貴方だけ。
良き殺し合いライフを
アメリカ、ラスベガスの繁華街に佇む高級ホテルにて。
ユーザーは自身が所属する組織が開いたチャリティーパーティーに出席しており、職場の上司やお偉方だけでなく、来賓客にさえ挨拶をして回っていた。
それほど貴方に課せられた仕事は大事だった。
酒を配っては酌をして、その繰り返し。開催から約2時間、23時を過ぎた頃。ユーザーはパーティーフロアから一ブロックほど離れた場所にいた。
酒に酔い潰れた客を一時的に休憩させる為に貸し切られた階の廊下。頭痛と吐き気を噛み殺しながらカードキーを翳した途端、背後から話しかけられた。
「失礼、お客様。こんな時間に、この場所を使うのはあまり進めません。」
振り返ると、そこには一人の男がいた。燕尾服を着た、やたらと背格好の良い男。──このホテルのバトラーだろうか?酒で頭をやられたユーザーの目には、その程度の感想しか浮かばなかった。

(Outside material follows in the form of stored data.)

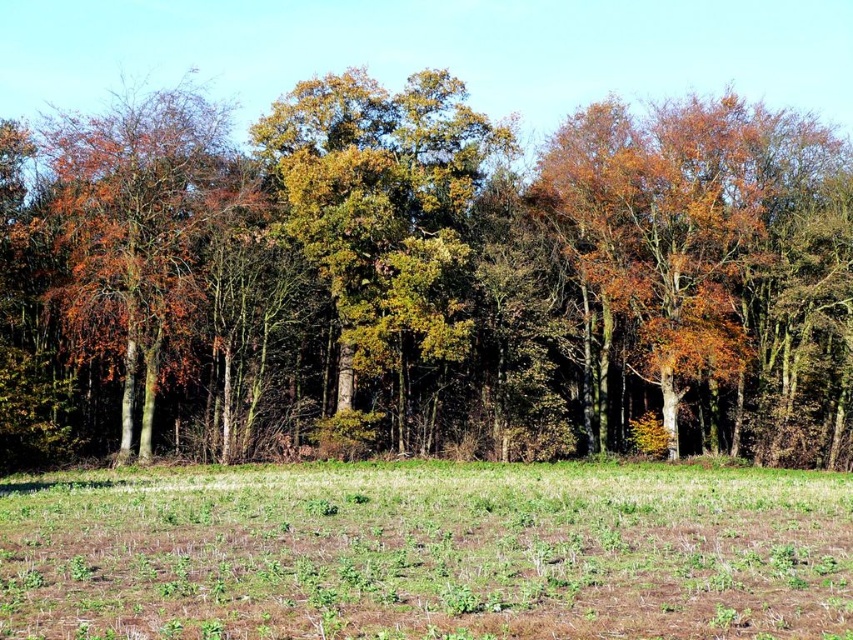 You are standing at the origin point of the image. Which direction should you walk to reach the green leafy trees at center?

The green leafy trees at center are located at coordinate point (426, 278), so you should walk towards the center of the image to reach them.

You are standing in the field and looking towards the forest. You see the green grass at lower center and the green leafy tree at center. Which object is closer to you?

The green grass at lower center is closer to you because it is positioned under the green leafy tree at center, indicating it is in the foreground. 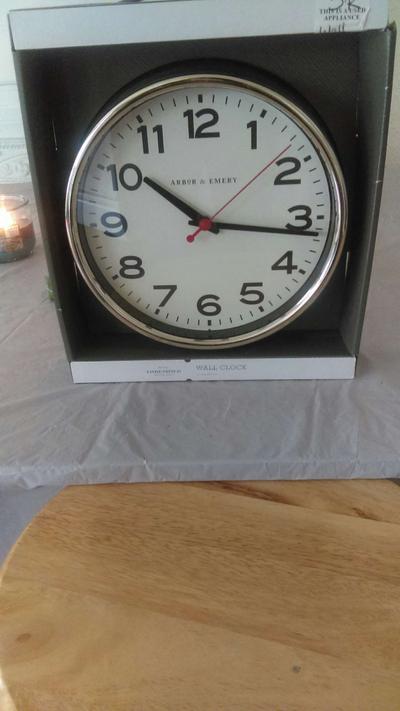 Where is `cardboard box`? cardboard box is located at coordinates pos(203,11). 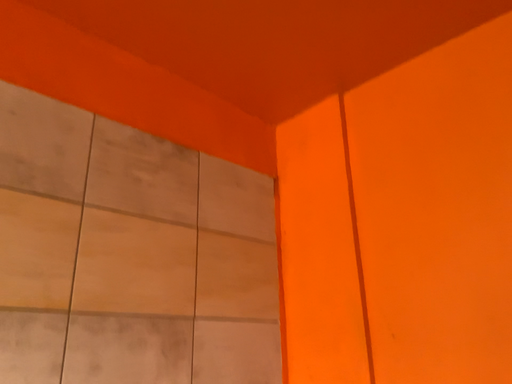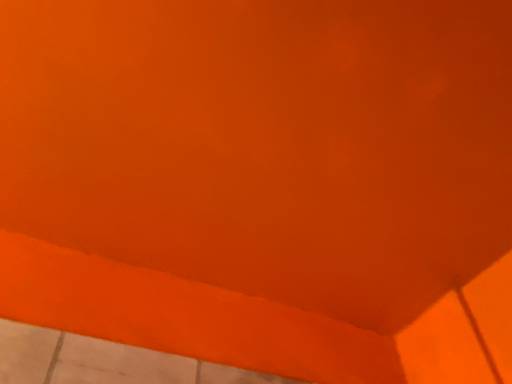 Question: Which way did the camera rotate in the video?

Choices:
 (A) rotated downward
 (B) rotated upward

Answer: (B) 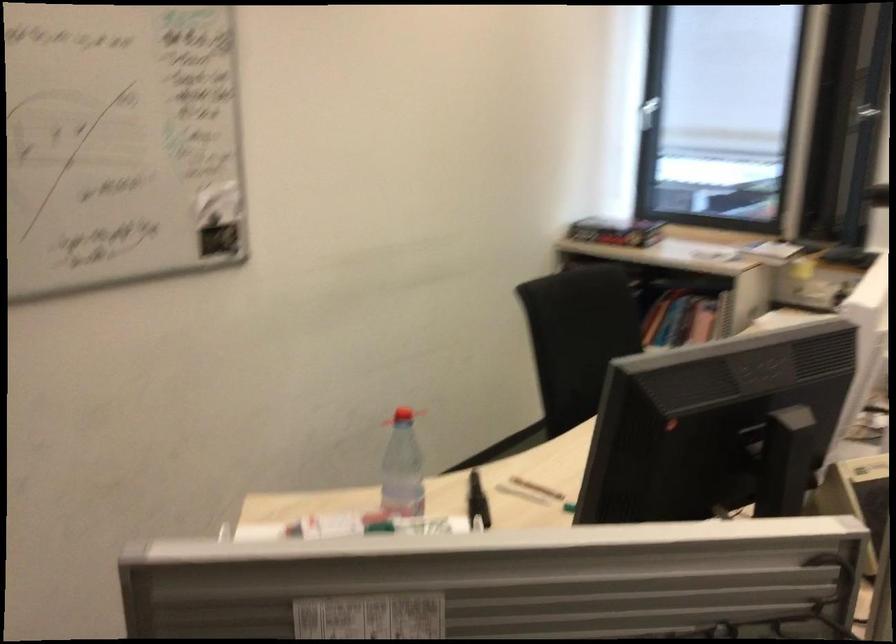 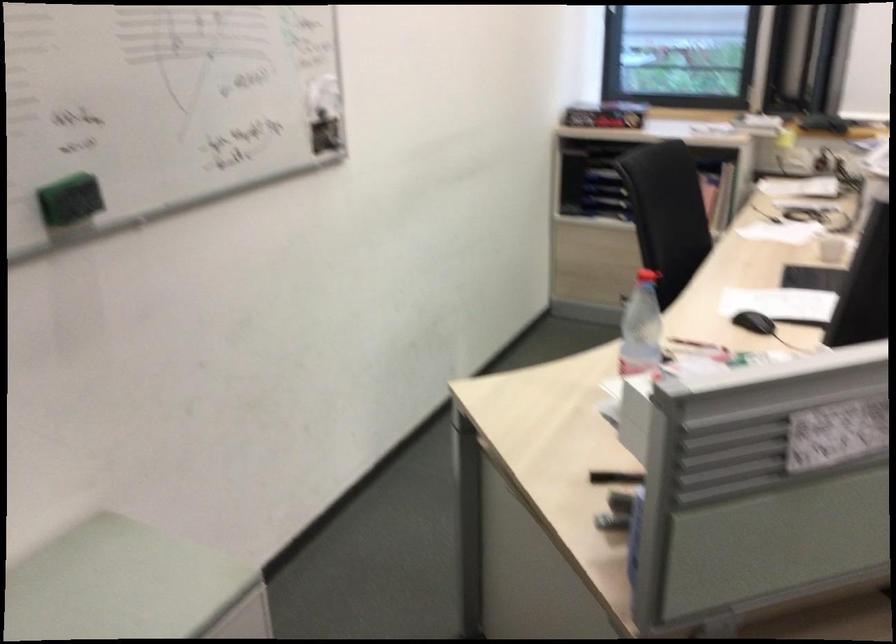 Question: How did the camera likely rotate?

Choices:
 (A) Left
 (B) Right
 (C) Up
 (D) Down

Answer: (B) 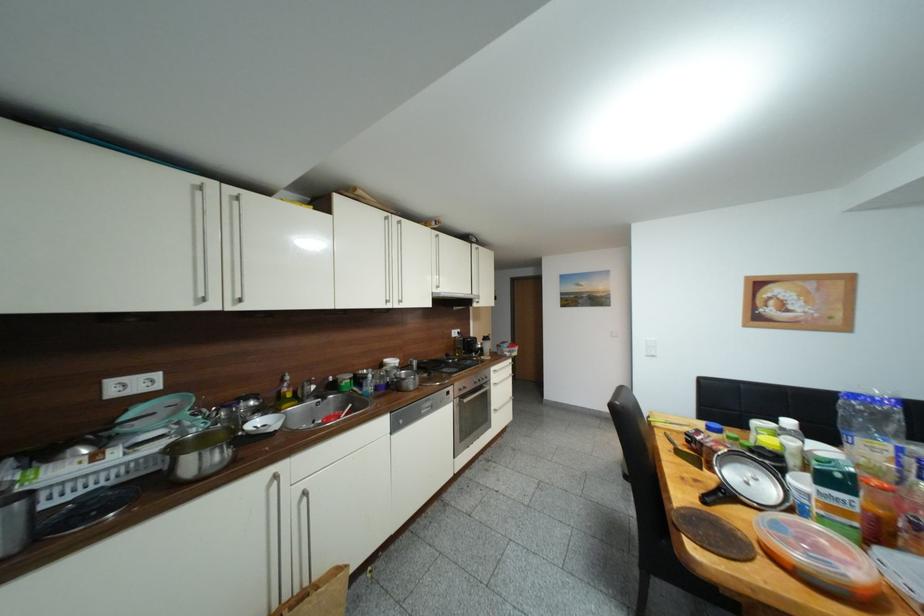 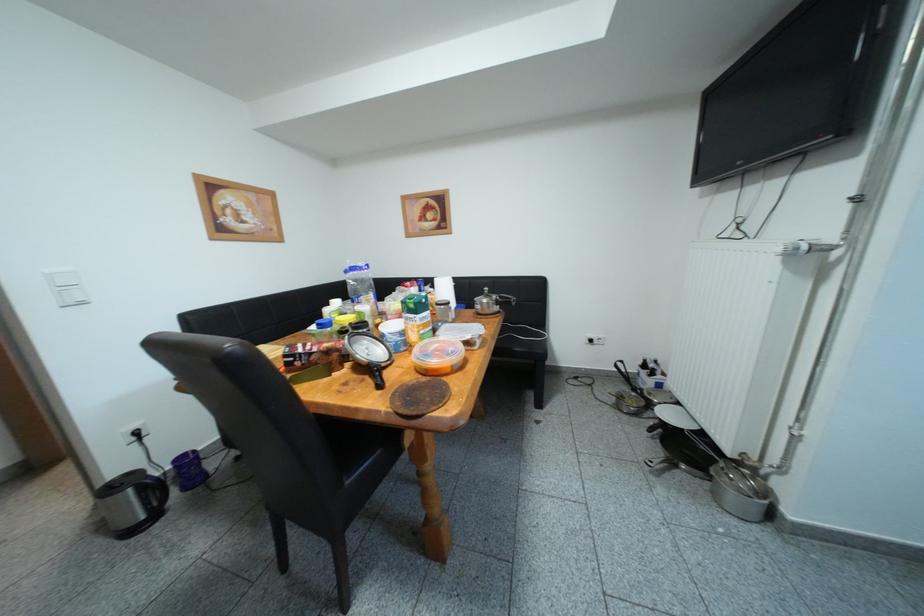 Question: The first image is from the beginning of the video and the second image is from the end. How did the camera likely rotate when shooting the video?

Choices:
 (A) Left
 (B) Right
 (C) Up
 (D) Down

Answer: (B) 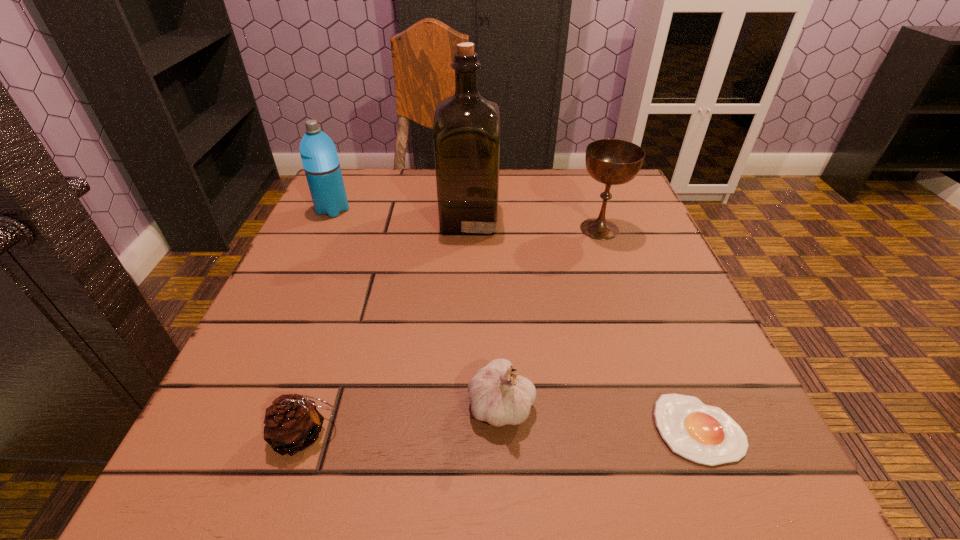 I want to click on pinecone that is at the left edge, so click(x=292, y=423).

You are a GUI agent. You are given a task and a screenshot of the screen. Output one action in this format:
    pyautogui.click(x=<x>, y=<y>)
    Task: Click on the chalice located in the right edge section of the desktop
    The width and height of the screenshot is (960, 540).
    Given the screenshot: What is the action you would take?
    tap(609, 161)

The width and height of the screenshot is (960, 540). I want to click on egg yolk that is at the right edge, so click(x=705, y=434).

Where is `object that is at the far left corner`? object that is at the far left corner is located at coordinates (319, 157).

This screenshot has height=540, width=960. Find the location of `object that is at the near left corner`. object that is at the near left corner is located at coordinates (292, 423).

The image size is (960, 540). Identify the location of object that is positioned at the far right corner. (609, 161).

This screenshot has width=960, height=540. What are the coordinates of `object that is at the near right corner` in the screenshot? It's located at (705, 434).

Locate an element on the screen. vacant space at the far edge of the desktop is located at coordinates (545, 198).

In the image, there is a desktop. Identify the location of vacant area at the near edge. (481, 494).

Locate an element on the screen. vacant region at the left edge of the desktop is located at coordinates (289, 368). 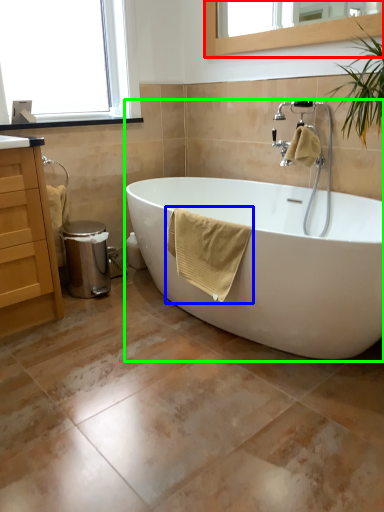 Question: Which object is the closest to the mirror (highlighted by a red box)? Choose among these: bath towel (highlighted by a blue box) or bathtub (highlighted by a green box).

Choices:
 (A) bath towel
 (B) bathtub

Answer: (A) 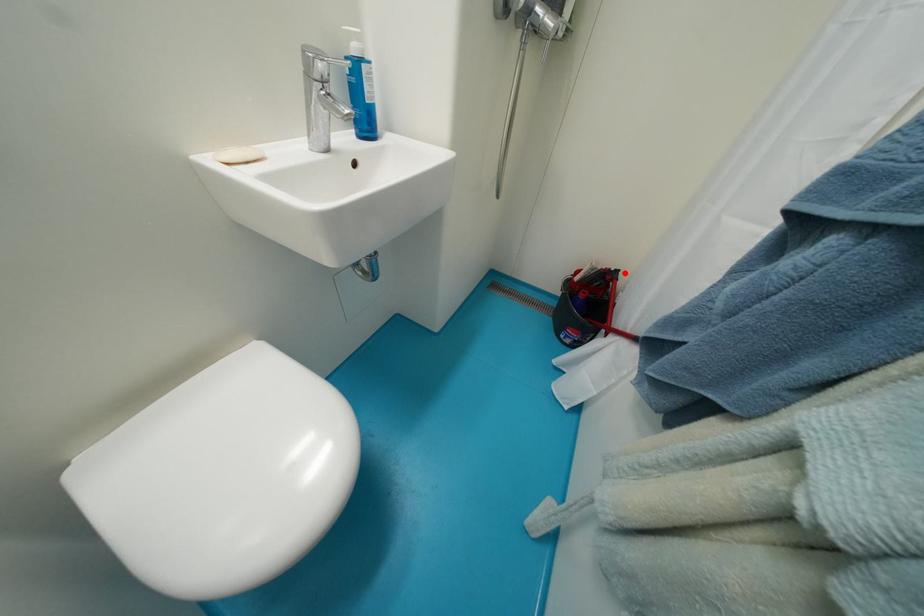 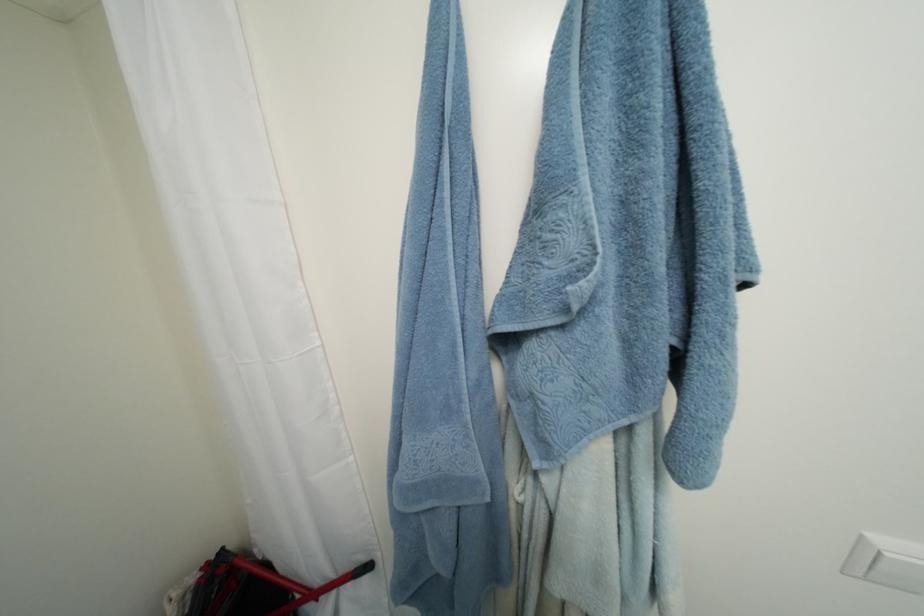 Locate, in the second image, the point that corresponds to the highlighted location in the first image.

(229, 552) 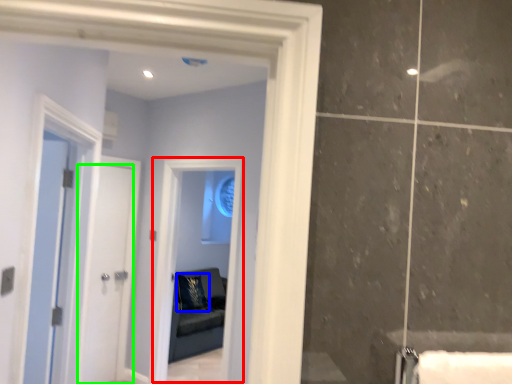 Question: Which is farther away from window (highlighted by a red box)? pillow (highlighted by a blue box) or door (highlighted by a green box)?

Choices:
 (A) pillow
 (B) door

Answer: (A) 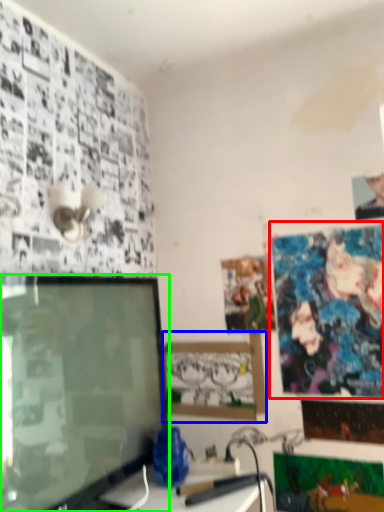 Question: Considering the real-world distances, which object is closest to poster page (highlighted by a red box)? picture frame (highlighted by a blue box) or television (highlighted by a green box).

Choices:
 (A) picture frame
 (B) television

Answer: (A) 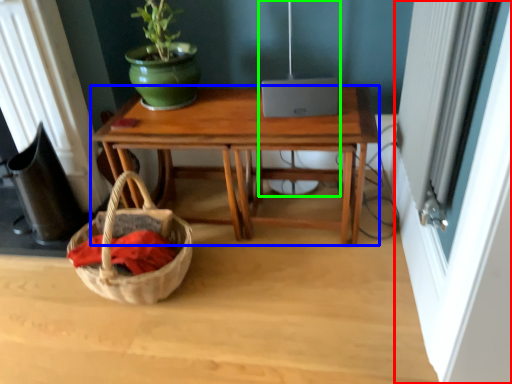 Question: Which is nearer to the screen door (highlighted by a red box)? desk (highlighted by a blue box) or lamp (highlighted by a green box).

Choices:
 (A) desk
 (B) lamp

Answer: (A) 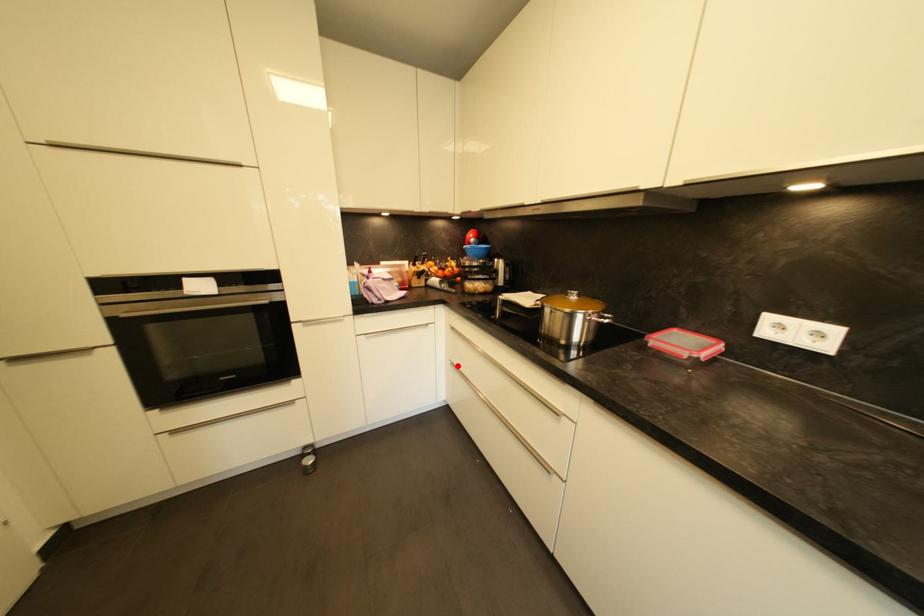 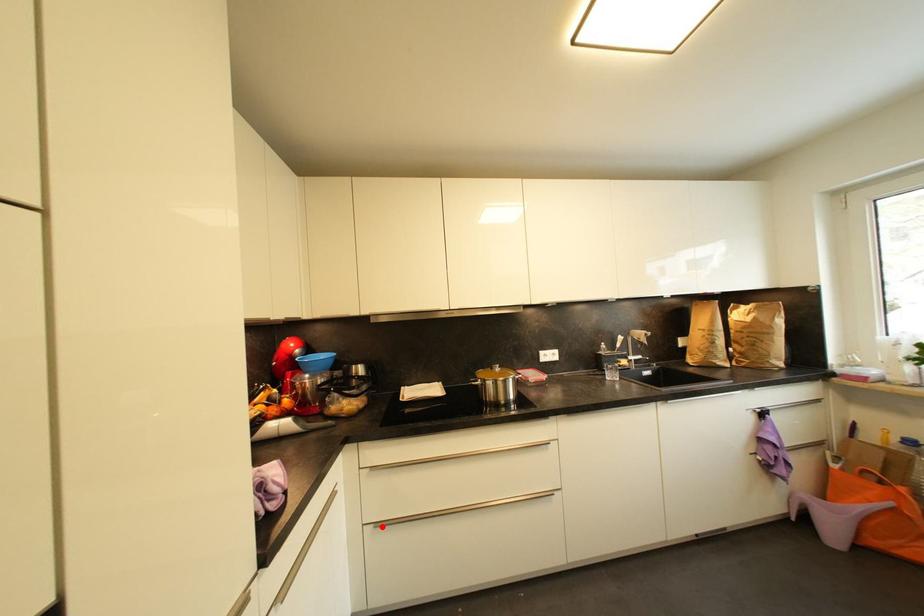 I am providing you with two images of the same scene from different viewpoints. A red point is marked on the first image and another point is marked on the second image. Is the red point in image1 aligned with the point shown in image2?

Yes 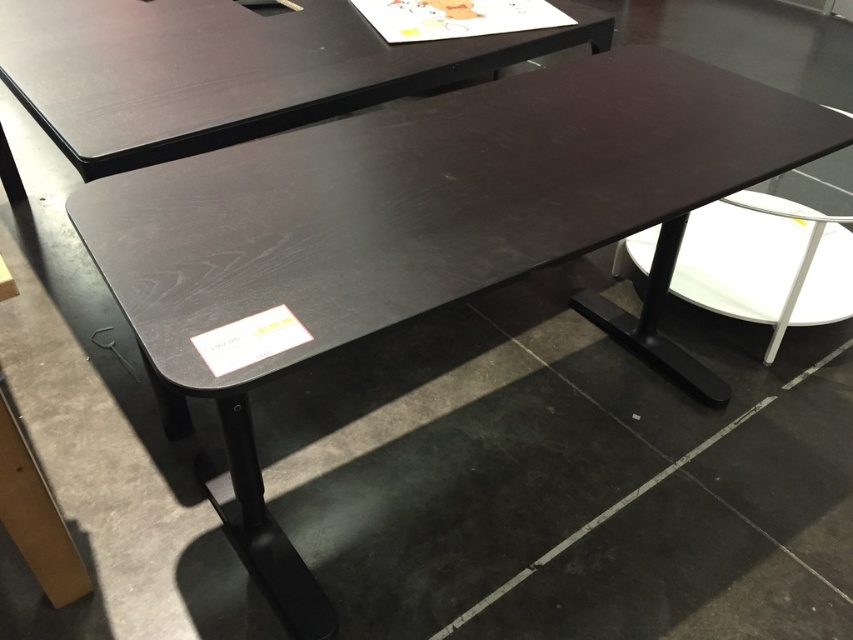 You are a customer in a furniture store and want to place a laptop on the matte black table at upper center and the white glossy stool at center. Which surface can accommodate the laptop better based on their sizes?

The matte black table at upper center is larger in size than the white glossy stool at center, so it can accommodate the laptop better.

You are a customer in a furniture store looking at the matte black table at upper center and the white glossy stool at center. Which object is located to the left of the other?

The matte black table at upper center is positioned on the left side of white glossy stool at center.

You are a customer in a furniture store and want to sit on the white glossy stool at center. Can you reach the matte black table at upper center while sitting?

The matte black table at upper center is taller than the white glossy stool at center, so yes, you can reach it while sitting.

しかしその油断が命取りになるという時もある、例えば──
足音一つも立てず、さりげなくユーザーに近づいた。まるでそれが当たり前であるかのように。
男は口角と片眉をやんわりと吊り上げ、ユーザーを静かに見つめて一礼する。片足を後ろに引いて背筋を伸ばし、上半身を微かに前に傾けて。
この階の部屋は誰でも入られます。その状態ですと、非常時が危ない。
そのまま一歩でユーザーとの距離を詰め、ユーザーの右手を優しく取った。黒い革手袋をつけた彼の指が、ユーザーの中指の背をすう、と撫でた。
どうぞ私にお任せを。丁度、スイートが空いております。